Against Late Fall Hardwoods, Summit scores 42/100 (), while Late scores 31/100 ().
Based on color alignment, breakup scale, and texture density, the AI sees an approximate 11-point lean toward Summit in this particular environment.
Killik Summit and Cordia Late are both mixed-scale patterns, so they behave similarly from a scale point of view. Killik Summit leans toward larger, macro-scale blocks, while Cordia Late balances micro and macro elements, which shifts how each holds up in close cover versus more open sightlines. They are also similar in overall density, so neither one is dramatically busier or more open.

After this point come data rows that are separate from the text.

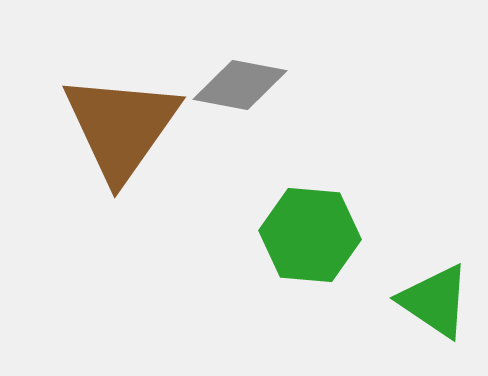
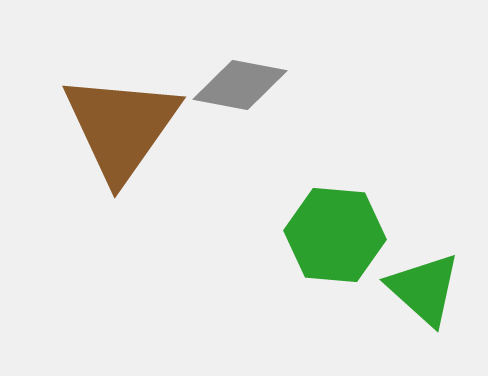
green hexagon: moved 25 px right
green triangle: moved 11 px left, 12 px up; rotated 8 degrees clockwise
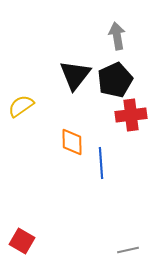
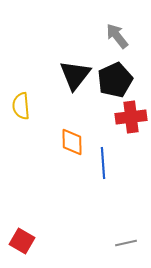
gray arrow: rotated 28 degrees counterclockwise
yellow semicircle: rotated 60 degrees counterclockwise
red cross: moved 2 px down
blue line: moved 2 px right
gray line: moved 2 px left, 7 px up
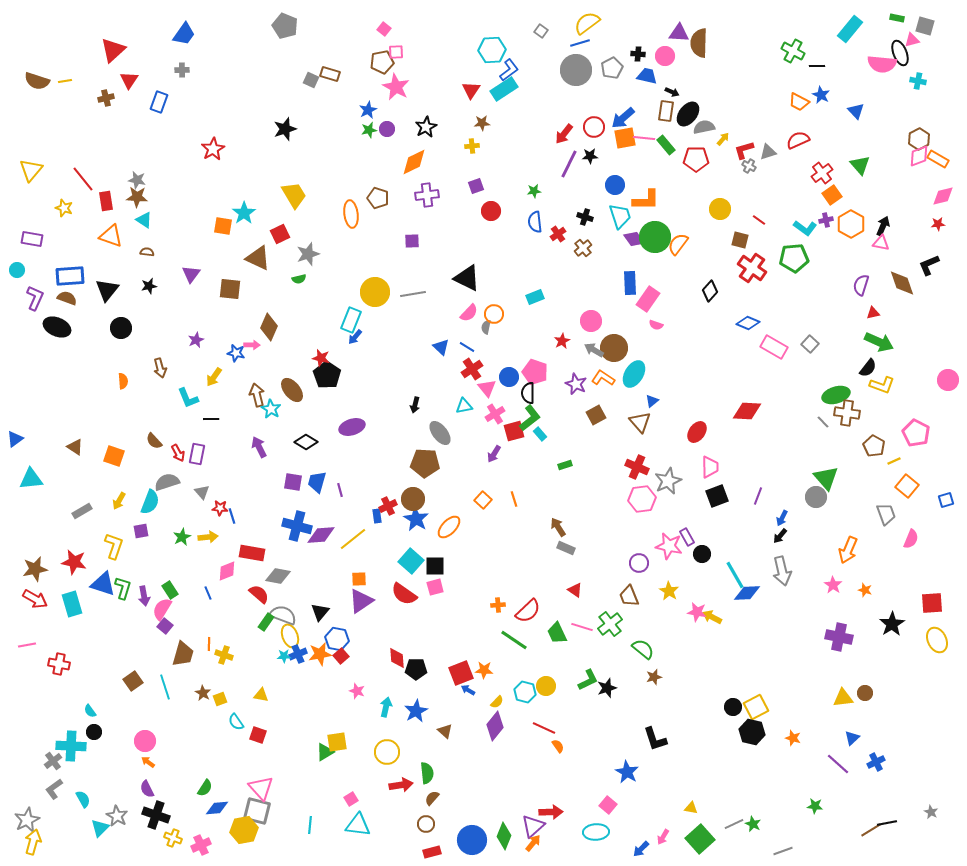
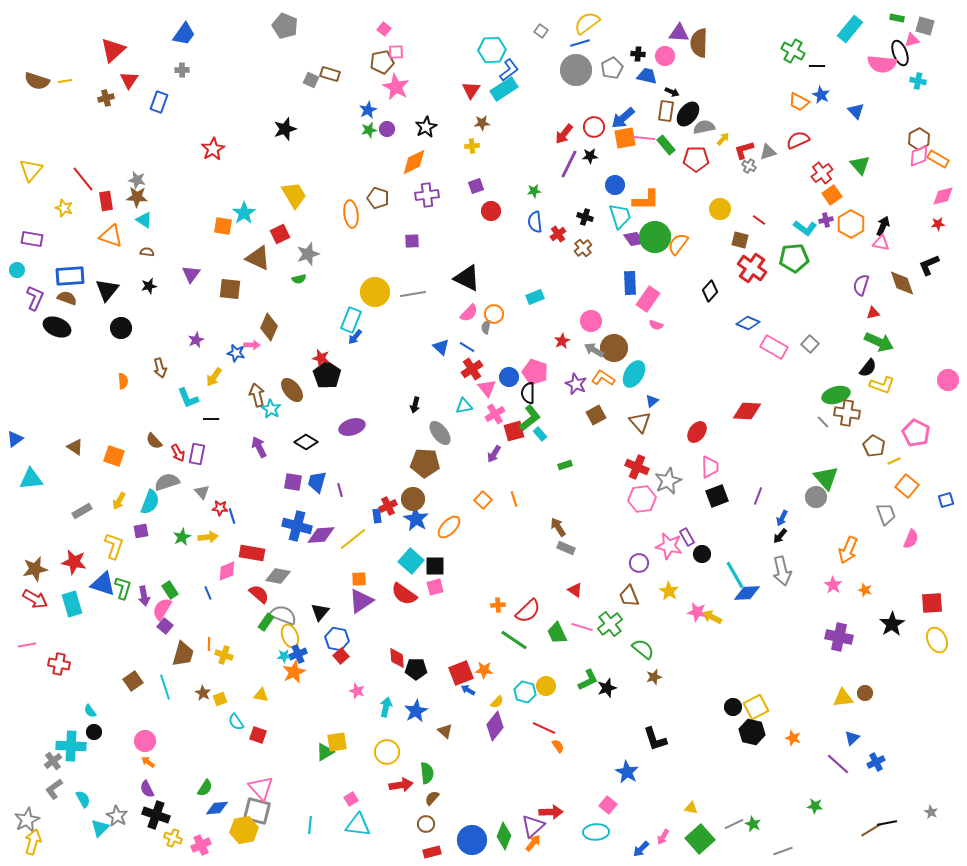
orange star at (320, 654): moved 26 px left, 18 px down; rotated 15 degrees counterclockwise
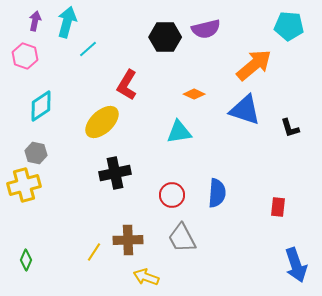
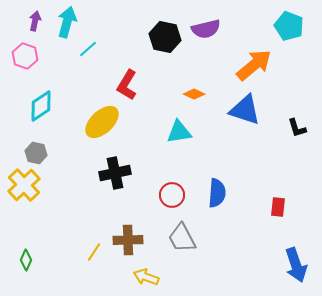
cyan pentagon: rotated 16 degrees clockwise
black hexagon: rotated 12 degrees clockwise
black L-shape: moved 7 px right
yellow cross: rotated 28 degrees counterclockwise
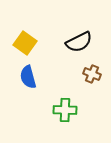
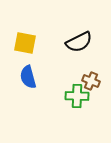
yellow square: rotated 25 degrees counterclockwise
brown cross: moved 1 px left, 7 px down
green cross: moved 12 px right, 14 px up
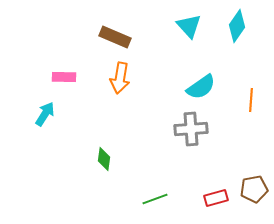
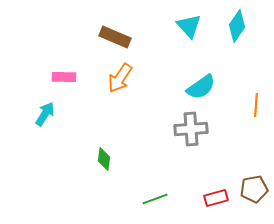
orange arrow: rotated 24 degrees clockwise
orange line: moved 5 px right, 5 px down
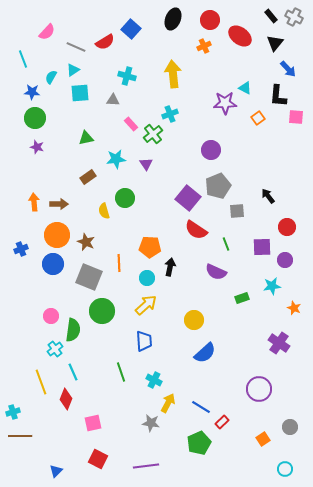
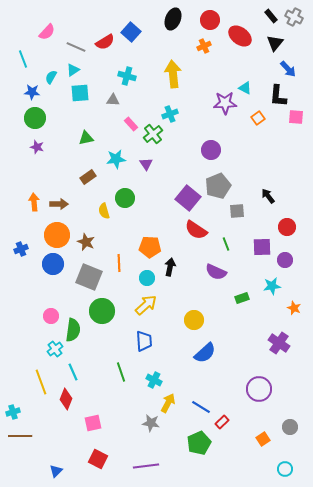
blue square at (131, 29): moved 3 px down
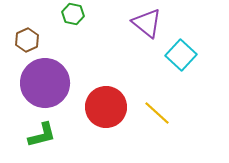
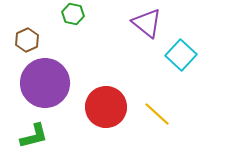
yellow line: moved 1 px down
green L-shape: moved 8 px left, 1 px down
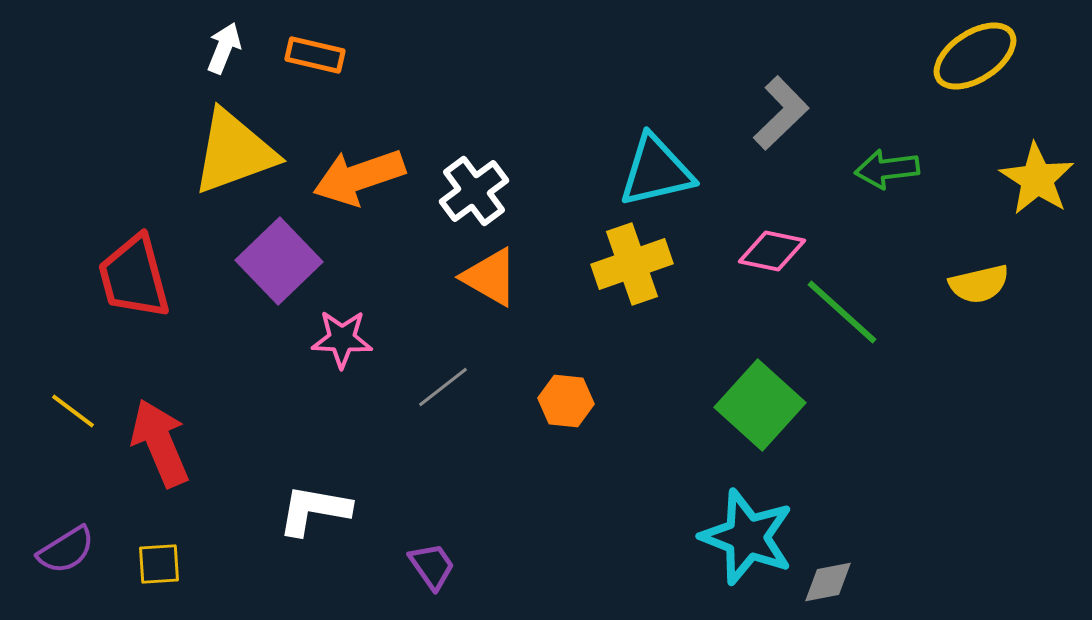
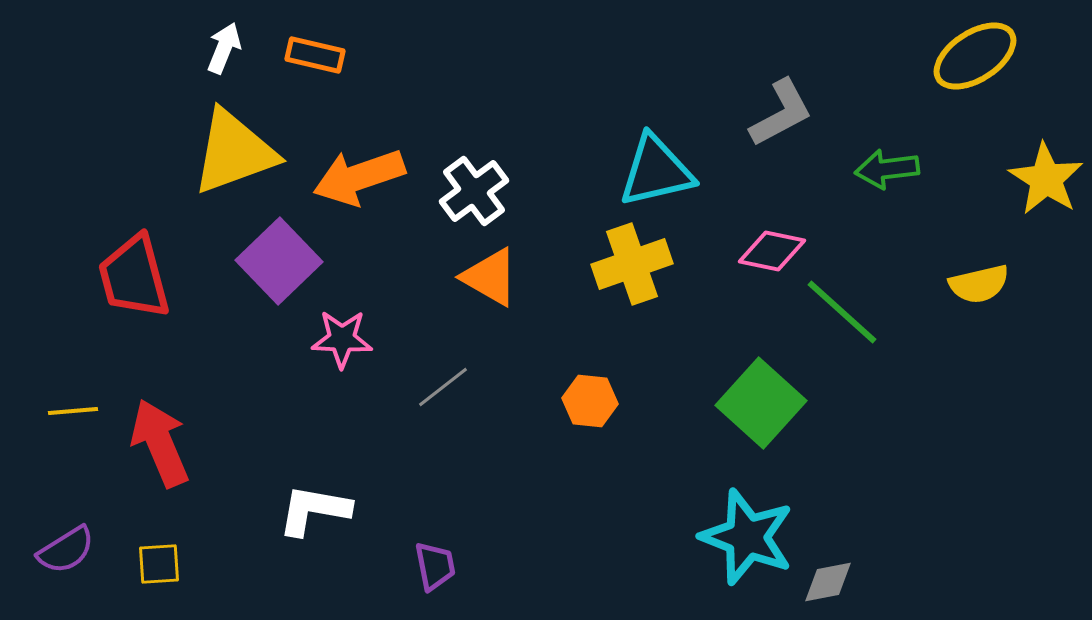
gray L-shape: rotated 16 degrees clockwise
yellow star: moved 9 px right
orange hexagon: moved 24 px right
green square: moved 1 px right, 2 px up
yellow line: rotated 42 degrees counterclockwise
purple trapezoid: moved 3 px right; rotated 24 degrees clockwise
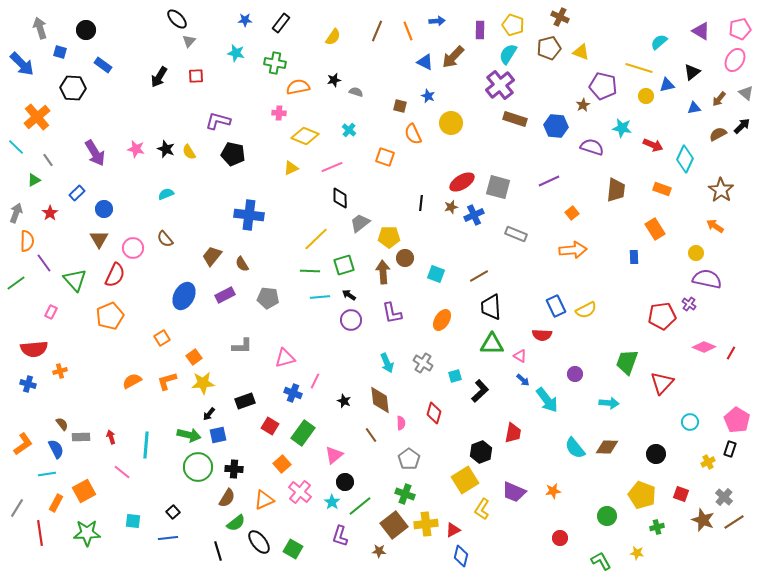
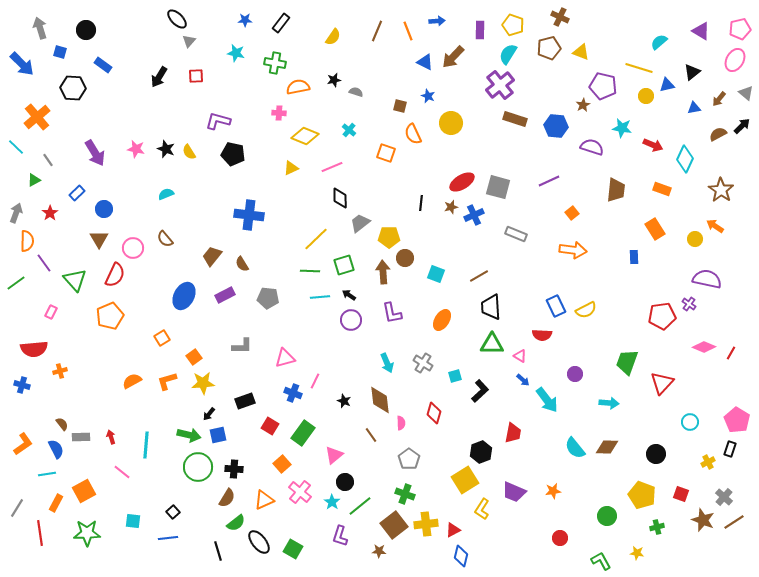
orange square at (385, 157): moved 1 px right, 4 px up
orange arrow at (573, 250): rotated 12 degrees clockwise
yellow circle at (696, 253): moved 1 px left, 14 px up
blue cross at (28, 384): moved 6 px left, 1 px down
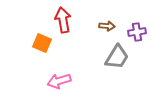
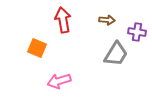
brown arrow: moved 6 px up
purple cross: rotated 18 degrees clockwise
orange square: moved 5 px left, 5 px down
gray trapezoid: moved 1 px left, 3 px up
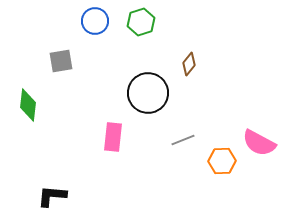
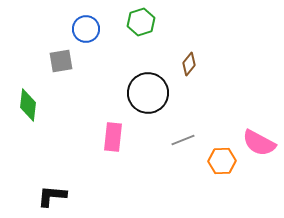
blue circle: moved 9 px left, 8 px down
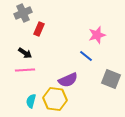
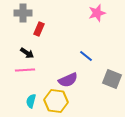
gray cross: rotated 24 degrees clockwise
pink star: moved 22 px up
black arrow: moved 2 px right
gray square: moved 1 px right
yellow hexagon: moved 1 px right, 2 px down
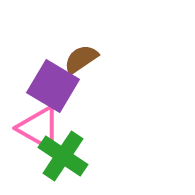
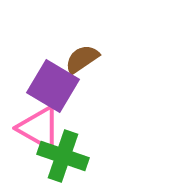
brown semicircle: moved 1 px right
green cross: rotated 15 degrees counterclockwise
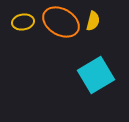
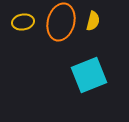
orange ellipse: rotated 75 degrees clockwise
cyan square: moved 7 px left; rotated 9 degrees clockwise
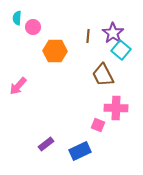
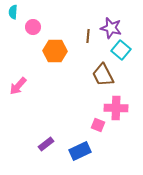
cyan semicircle: moved 4 px left, 6 px up
purple star: moved 2 px left, 5 px up; rotated 20 degrees counterclockwise
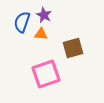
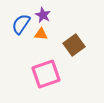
purple star: moved 1 px left
blue semicircle: moved 1 px left, 2 px down; rotated 15 degrees clockwise
brown square: moved 1 px right, 3 px up; rotated 20 degrees counterclockwise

Killik Summit vs Cordia Late
Killik Summit and Cordia Late have been analyzed using our CamoMatrix AI engine, which measures scale, density, and edge behavior directly from the flat pattern artwork. Both land in the mixed-scale category, meaning they balance fine texture with larger breakup blocks instead of living at one extreme. Density is similar, so neither pattern overwhelms the eye or leaves too much empty space. Edge work is alike as well — both mixes both hard and soft edges, which affects how smoothly (or abruptly) each pattern merges with real brush, trunks, and rocks. As always, these results come from flat pattern imagery. Real-world performance depends heavily on terrain, season, and how the garments fit and move.
This is a pattern-only comparison from flat artwork. Terrain, season, and real backgrounds will still push one or the other ahead in specific setups.
Learn how the CamoMatrix AI evaluates camouflage patterns
Defines the dominant size of shapes in the pattern.
Indicates which scale range the pattern leans toward overall.
How busy the pattern is with shapes and noise.
How hard or soft shape boundaries are.